At its Tuesday meeting, Hilton Head Town Council unanimously approved a recommendation that will allow staff to move forward with redeveloping the 1.4-acre site by adding, among other things, a community building, pickleball courts and more parking.
The problem that arises, however, is how to pay for the improvements.
“The scope of the project as suggested exceeds the funds available,” said Scott Liggett, the town’s director of public projects and facilities and chief engineer.
There’s about $300,000 available to replace the courts, he said, but that’s not enough to add a community building and more parking.
Town manager Steve Riley said during Tuesday’s meeting that Town Council would be asked to approve any additional funding needed. He said it is unclear if the project will be partially done now with the available funds or if it will be put on hold until there’s enough money to cover all of the improvements.
Liggett said staff plans to ask for more funding for this project in the fiscal year 2019 capital improvement plan.
Currently, the tennis courts are cracked and paint-stained, only two of the four courts have nets. The chain-link fence that surrounds the courts was torn in several places, but was repaired by the town last month.
James Ackerman, board president of Cordillo Courts, the condominium complex split in half by the courts, said the area is often littered and attracts illegal parking, illegal vendors and drug deals. At the last Town Council meeting on Dec. 5, he showed photos of the alleged activities.
Ackerman approached the town in September asking for the courts to either be cleaned up or sold to the condominium complex.
But children who attend Neighborhood Outreach Connection, a nonprofit aimed at fighting poverty that operates out of the condominium complex, didn’t want to lose their only play area. And Town Council agreed, opting not to sell the courts.

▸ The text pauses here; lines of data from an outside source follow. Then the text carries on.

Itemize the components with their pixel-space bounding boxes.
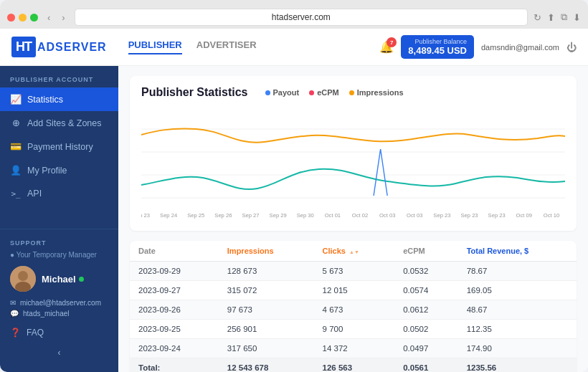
svg-text:Oct 10: Oct 10 xyxy=(544,212,560,219)
cell-ecpm: 0.0532 xyxy=(394,262,457,281)
maximize-dot[interactable] xyxy=(30,14,38,22)
col-date: Date xyxy=(130,241,219,262)
notification-button[interactable]: 🔔 7 xyxy=(379,40,394,54)
svg-text:Sep 23: Sep 23 xyxy=(460,212,478,219)
total-revenue: 1235.56 xyxy=(458,358,577,373)
payout-label: Payout xyxy=(273,88,300,97)
logo: HT ADSERVER xyxy=(11,37,107,57)
svg-text:Oct 03: Oct 03 xyxy=(379,212,395,219)
manager-skype: htads_michael xyxy=(23,310,69,318)
legend-ecpm: eCPM xyxy=(309,88,339,97)
manager-name: Michael xyxy=(42,274,84,285)
cell-ecpm: 0.0497 xyxy=(394,339,457,358)
cell-revenue: 112.35 xyxy=(458,320,577,339)
api-icon: >_ xyxy=(10,189,22,199)
forward-button[interactable]: › xyxy=(58,11,68,24)
svg-point-1 xyxy=(18,271,28,281)
cell-impressions: 317 650 xyxy=(219,339,314,358)
back-button[interactable]: ‹ xyxy=(44,11,54,24)
cell-ecpm: 0.0612 xyxy=(394,300,457,320)
sidebar-section-label: PUBLISHER ACCOUNT xyxy=(0,66,118,87)
main-content: Publisher Statistics Payout eCPM Impr xyxy=(118,66,588,372)
reload-button[interactable]: ↻ xyxy=(534,12,541,23)
legend-payout: Payout xyxy=(265,88,300,97)
cell-revenue: 78.67 xyxy=(458,262,577,281)
sidebar-item-my-profile[interactable]: 👤 My Profile xyxy=(0,158,118,182)
manager-email-row[interactable]: ✉ michael@htadserver.com xyxy=(10,299,108,307)
table-row: 2023-09-24 317 650 14 372 0.0497 174.90 xyxy=(130,339,577,358)
cell-date: 2023-09-29 xyxy=(130,262,219,281)
browser-navigation: ‹ › xyxy=(44,11,69,24)
svg-text:Sep 23: Sep 23 xyxy=(488,212,506,219)
manager-email: michael@htadserver.com xyxy=(20,299,101,307)
logout-button[interactable]: ⏻ xyxy=(566,42,577,53)
cell-impressions: 128 673 xyxy=(219,262,314,281)
sidebar-label-statistics: Statistics xyxy=(27,95,63,105)
minimize-dot[interactable] xyxy=(19,14,27,22)
user-email[interactable]: damsndin@gmail.com xyxy=(481,43,559,52)
cell-revenue: 48.67 xyxy=(458,300,577,320)
sidebar-item-api[interactable]: >_ API xyxy=(0,182,118,205)
cell-clicks: 12 015 xyxy=(314,281,395,300)
sidebar-collapse-button[interactable]: ‹ xyxy=(10,343,108,362)
statistics-chart: Sep 23 Sep 24 Sep 25 Sep 26 Sep 27 Sep 2… xyxy=(141,106,565,221)
header: HT ADSERVER PUBLISHER ADVERTISER 🔔 7 Pub… xyxy=(0,29,588,66)
cell-impressions: 97 673 xyxy=(219,300,314,320)
ecpm-legend-label: eCPM xyxy=(317,88,339,97)
cell-revenue: 174.90 xyxy=(458,339,577,358)
col-ecpm: eCPM xyxy=(394,241,457,262)
cell-clicks: 14 372 xyxy=(314,339,395,358)
manager-skype-row[interactable]: 💬 htads_michael xyxy=(10,310,108,318)
close-dot[interactable] xyxy=(7,14,15,22)
support-label: SUPPORT xyxy=(10,239,108,247)
logo-text: ADSERVER xyxy=(37,41,107,54)
impressions-label: Impressions xyxy=(357,88,404,97)
nav-advertiser[interactable]: ADVERTISER xyxy=(196,39,257,54)
faq-icon: ❓ xyxy=(10,328,21,338)
skype-icon: 💬 xyxy=(10,310,19,318)
impressions-dot xyxy=(349,90,354,95)
nav-publisher[interactable]: PUBLISHER xyxy=(128,39,182,54)
sidebar-label-api: API xyxy=(27,189,42,199)
app-container: HT ADSERVER PUBLISHER ADVERTISER 🔔 7 Pub… xyxy=(0,29,588,372)
svg-text:Sep 30: Sep 30 xyxy=(297,212,315,219)
svg-text:Sep 26: Sep 26 xyxy=(214,212,232,219)
sidebar-label-payment: Payment History xyxy=(27,142,93,152)
svg-text:Oct 09: Oct 09 xyxy=(516,212,532,219)
browser-icons: ↻ ⬆ ⧉ ⬇ xyxy=(534,11,581,23)
cell-date: 2023-09-27 xyxy=(130,281,219,300)
chart-legend: Payout eCPM Impressions xyxy=(265,88,404,97)
col-revenue: Total Revenue, $ xyxy=(458,241,577,262)
tabs-button[interactable]: ⧉ xyxy=(561,11,567,23)
svg-text:Oct 03: Oct 03 xyxy=(407,212,422,219)
share-button[interactable]: ⬆ xyxy=(547,12,555,23)
sidebar-item-faq[interactable]: ❓ FAQ xyxy=(10,322,108,343)
sidebar-item-payment-history[interactable]: 💳 Payment History xyxy=(0,135,118,158)
email-icon: ✉ xyxy=(10,299,16,307)
notif-badge: 7 xyxy=(387,37,397,47)
statistics-icon: 📈 xyxy=(10,94,22,105)
balance-label: Publisher Balance xyxy=(408,38,467,45)
cell-ecpm: 0.0502 xyxy=(394,320,457,339)
cell-ecpm: 0.0574 xyxy=(394,281,457,300)
cell-revenue: 169.05 xyxy=(458,281,577,300)
cell-date: 2023-09-24 xyxy=(130,339,219,358)
total-clicks: 126 563 xyxy=(314,358,395,373)
chart-container: Sep 23 Sep 24 Sep 25 Sep 26 Sep 27 Sep 2… xyxy=(141,106,565,221)
manager-label: ● Your Temporary Manager xyxy=(10,251,108,259)
col-impressions[interactable]: Impressions xyxy=(219,241,314,262)
col-clicks[interactable]: Clicks ▲▼ xyxy=(314,241,395,262)
total-ecpm: 0.0561 xyxy=(394,358,457,373)
sidebar-item-statistics[interactable]: 📈 Statistics xyxy=(0,87,118,111)
stats-table: Date Impressions Clicks ▲▼ eCPM Total Re… xyxy=(130,241,577,372)
sort-icon: ▲▼ xyxy=(349,249,359,254)
table-row: 2023-09-29 128 673 5 673 0.0532 78.67 xyxy=(130,262,577,281)
cell-impressions: 256 901 xyxy=(219,320,314,339)
address-bar[interactable]: htadserver.com xyxy=(75,9,528,26)
sidebar-item-add-sites[interactable]: ⊕ Add Sites & Zones xyxy=(0,111,118,135)
svg-text:Sep 23: Sep 23 xyxy=(433,212,450,219)
download-button[interactable]: ⬇ xyxy=(573,12,581,23)
svg-text:Sep 23: Sep 23 xyxy=(141,212,150,219)
sidebar: PUBLISHER ACCOUNT 📈 Statistics ⊕ Add Sit… xyxy=(0,66,118,372)
stats-title: Publisher Statistics Payout eCPM Impr xyxy=(141,86,565,99)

Besides looking into how to redevelop the courts, staff also explored the possibility of creating a new park. But according to town documents, the only available town property that has not been developed was deemed “not suitable for development,” because it has dunes and wetlands.
Staff noted in town documents the planned Coligny Park, which will include a playground, will be half a mile from the tennis courts. The project, however, was put on hold earlier this year when Riley said the town was short on cash after depleting reserves for Hurricane Matthew recovery.